I've seen a few companies unhappy with vendors charging expensive monthly fees to provide data science based scoring technologogy: for detecting fraud, for placing keyword bids on AdWords and for other purposes.
I've started a project where what I've been doing so far is to reverse-engineer an algorithm from such a vendor. The hope is that the client can implement this algorithm internally and get rid of the expensive vendor.
I created the word "reverse data science" as an analogy with "reverse engineering".

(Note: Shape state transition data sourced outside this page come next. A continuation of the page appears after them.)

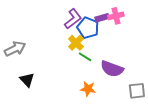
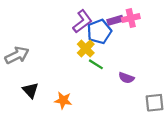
blue pentagon: (88, 28) -> (99, 32), turned 30
purple semicircle: (112, 69) -> (126, 78), size x0.6
orange star: (88, 89) -> (63, 100), moved

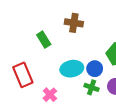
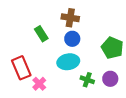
blue circle: (95, 69) -> (72, 39), moved
pink cross: (50, 95) -> (39, 84), moved

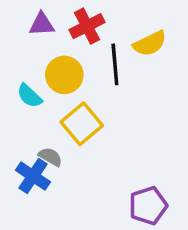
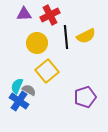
yellow semicircle: (150, 44) -> (86, 36), moved
cyan semicircle: (29, 96) -> (17, 86), moved, turned 70
purple pentagon: (148, 206) -> (85, 97), moved

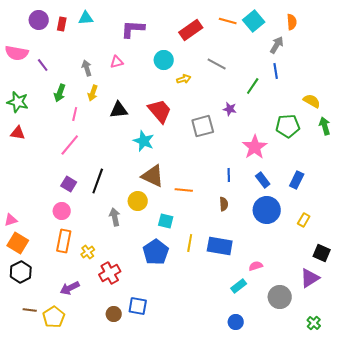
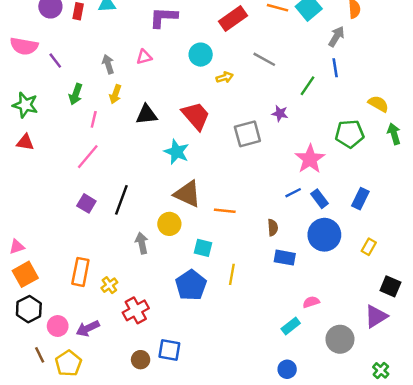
blue line: (229, 175) -> (293, 193), moved, turned 64
pink circle: (62, 211) -> (58, 326), moved
orange square: (18, 243) -> (25, 274), turned 30
blue rectangle: (220, 246) -> (285, 258), moved, size x0.7
brown line: (30, 310) -> (40, 355), turned 56

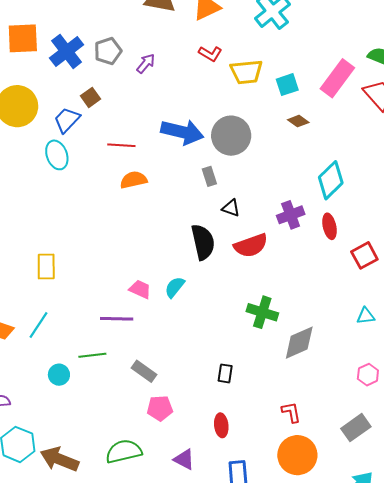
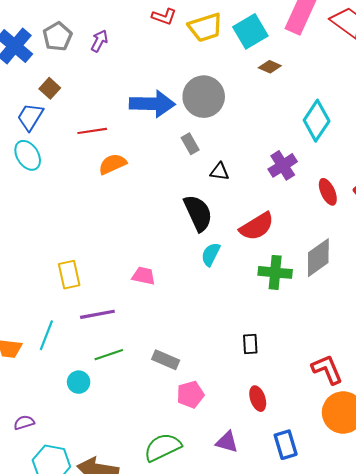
cyan square: (287, 85) -> (250, 31), size x1.4
red ellipse: (330, 226) -> (328, 192), moved
red semicircle: (251, 246) -> (257, 226), moved
yellow rectangle: (46, 266) -> (69, 275), moved
cyan semicircle: (175, 287) -> (211, 254), moved
purple line: (117, 319) -> (97, 314), moved
gray diamond: (299, 343) -> (318, 258), moved
red L-shape: (291, 412) -> (327, 369), size x1.4

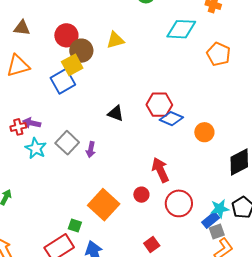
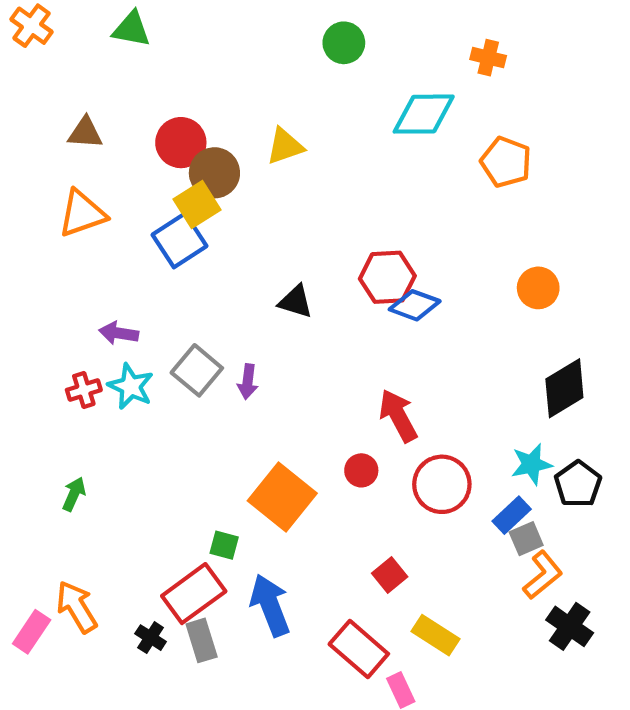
red cross: (18, 127) -> (84, 390), moved
orange circle: (204, 132) -> (538, 288), moved
cyan star: (220, 209) -> (531, 464), moved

Do you believe that it might be possible to make a living out out it, either as a consultancy, or by developing software that performs automated reverse engineering and provide as output an algorithm equivalent to the (unknown, secret) one that was revealed. What about publishing the results of some experiments, for instance an article about "here's how Google detects click fraud" based on discoveries arising from reverse engineering?
Related article: New start-up ideas for data scientists
You have to be a little careful here. Contracts may include language prohibiting the client from trying to reverse-engineer the scores.
What about this scenario:
If vendor has truly a terrific solution that is worth every dollar the client spends on it, why would the vendor be scared about reverse engineering? You'd think that the vendor is smart enough to have developed technology to prevent any successful reverse engineering from happening, right?

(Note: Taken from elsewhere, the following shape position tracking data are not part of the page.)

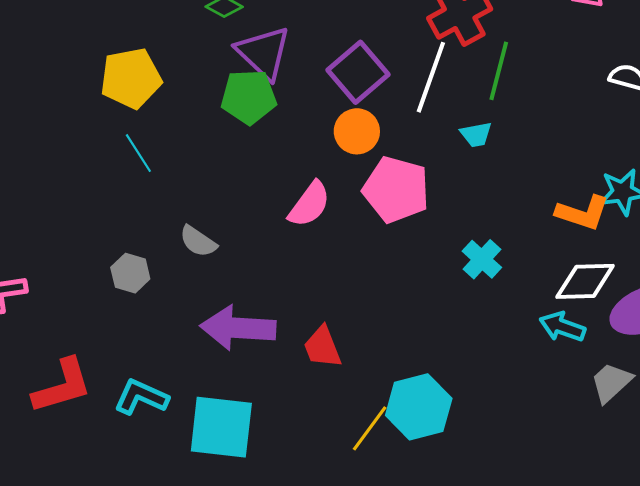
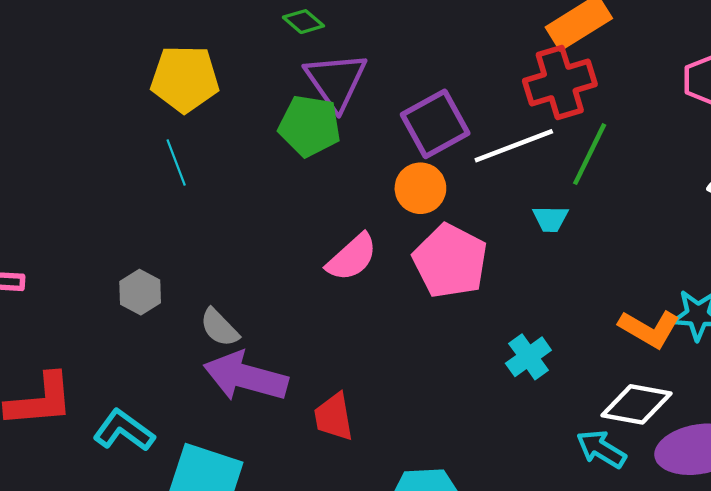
white line: (431, 77) -> (514, 146), turned 38
gray semicircle: (198, 241) -> (219, 328), moved

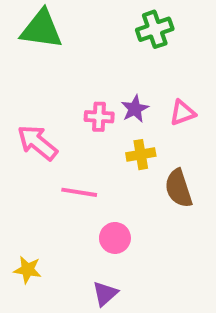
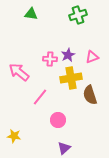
green triangle: (41, 29) -> (31, 14), moved, size x0.6
yellow cross: (141, 155) -> (71, 78), size x1.5
pink line: (79, 192) -> (40, 97), turned -60
purple triangle: (105, 294) -> (64, 148), moved

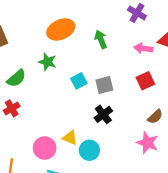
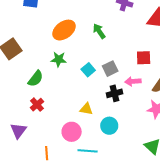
pink arrow: (143, 48) -> (133, 81), moved
red square: (145, 81) -> (144, 58), turned 35
black cross: (103, 114) -> (115, 93), turned 35
yellow triangle: (70, 138) -> (86, 109), moved

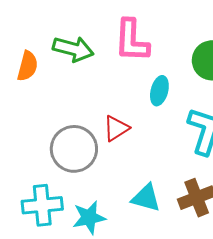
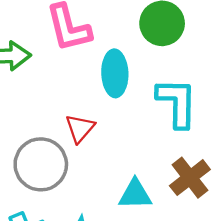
cyan ellipse: (159, 91) -> (115, 73), size x1.4

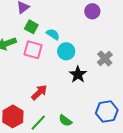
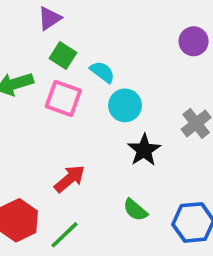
purple circle: (92, 11) -> (194, 41), moved
green semicircle: (65, 121) -> (135, 210), moved

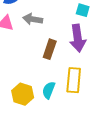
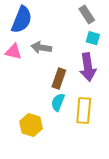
cyan semicircle: (49, 90) -> (58, 102), moved

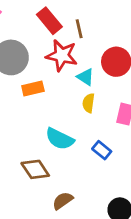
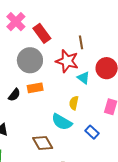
red rectangle: (49, 21) -> (42, 33), moved
orange rectangle: (33, 88) -> (35, 88), moved
yellow semicircle: (89, 103) -> (74, 103), moved

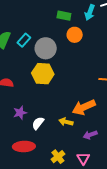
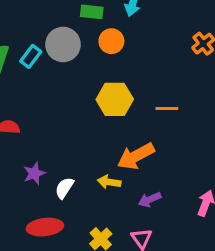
gray circle: (46, 48) -> (63, 44), moved
yellow hexagon: (43, 74) -> (115, 99), moved

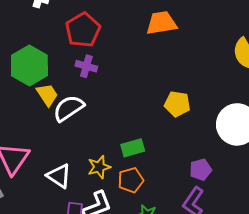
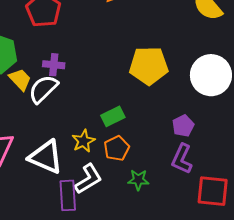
purple cross: (86, 66) -> (54, 65), moved
yellow pentagon: (177, 104) -> (149, 66), size x1.5
white triangle: (59, 176) -> (46, 157), size x1.4

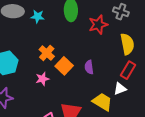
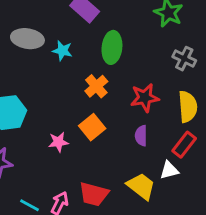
red star: (98, 25) -> (145, 98), moved
orange cross: (47, 53) -> (96, 86), moved
purple semicircle: (89, 67) -> (141, 136), moved

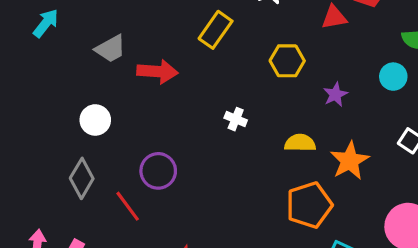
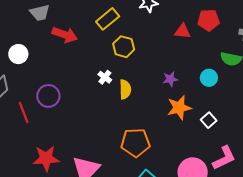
yellow hexagon: (287, 61) -> (124, 47), moved
yellow semicircle: (300, 143) -> (125, 89), moved, turned 72
orange star: (350, 161) -> (179, 108), moved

I agree with the responders who have raised concerns about any effort that is explicitly intended or labeled as "reverse engineering" of a proprietary solution from a vendor under contract. Dangerous waters there.

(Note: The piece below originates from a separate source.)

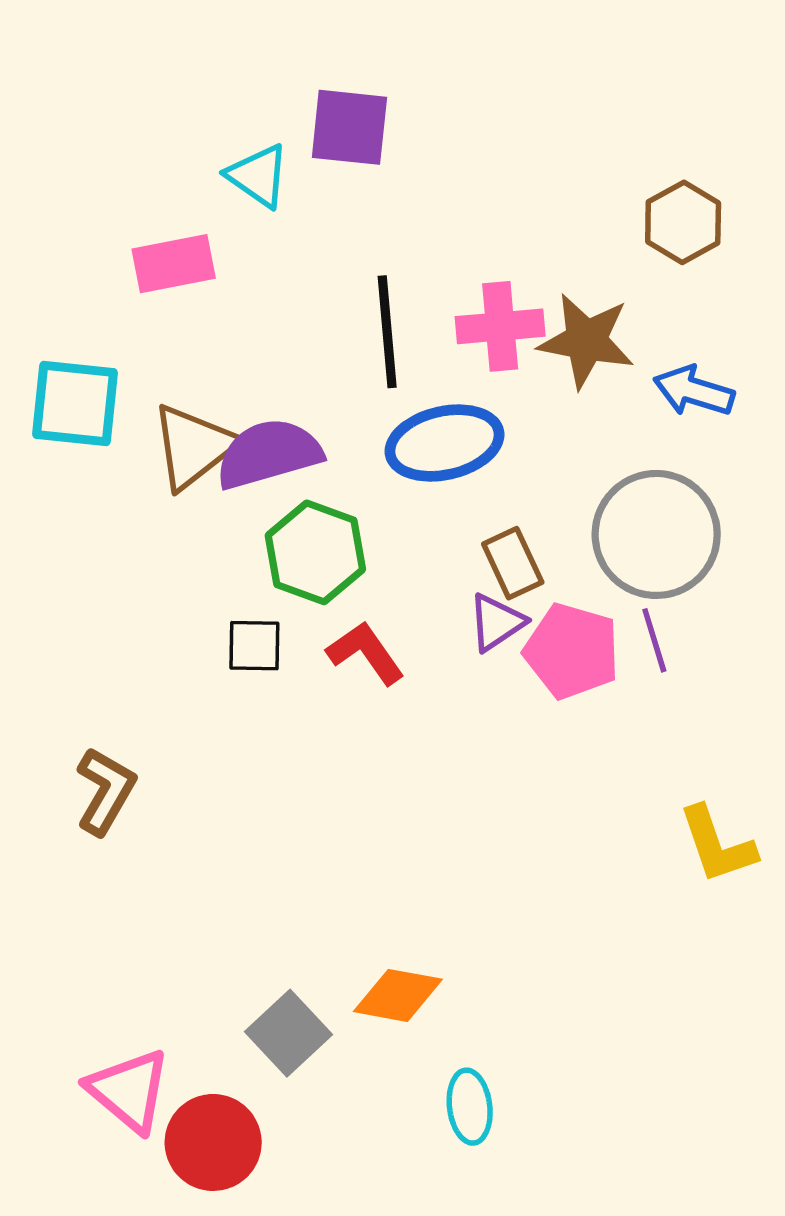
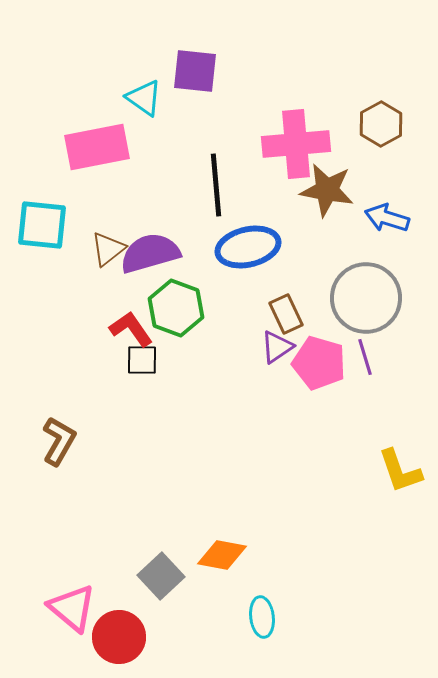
pink rectangle: (174, 264) -> (97, 147), size x1.4
pink cross: (500, 326) -> (296, 144), moved, size x1.4
brown triangle: (193, 447) -> (108, 249), size x0.7
red L-shape: (366, 653) -> (131, 329), moved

OTOH, an in-house effort to develop a NEW predictive methodology, to be used in a Champion vs Challenger kind of shoot-out to try to prove or disprove the continuing (purported) superior performance of the current vendor solution, and therefore whether the perceived premium price is justified on a cost/benefit basis, is a reasonable business practice that the current vendor may not enjoy but could hardly prevent. And you would WANT them to know that their "value" is constantly under review, in comparison to in-house or market alternatives.
Bear in mind on these kind of things ... part of what the client often gets is is the benefits of the vendor's proprietary data assets, upon which the predictions in question are based/trained. And the vendor's product (and price) includes ongoing maintenance of the training data and predictive models, so that they (hopefully) reflect dynamic changes in the markets / consumer behavior / etc. Depending on the source, nature, size and complexity of the input data, a vendor with dozens or hundreds of customers may benefit from significant economies of scale that a DIY-er might not. In other words, the vendor's pricing may not be at all extreme when considering the complete cost of production (or substitutes).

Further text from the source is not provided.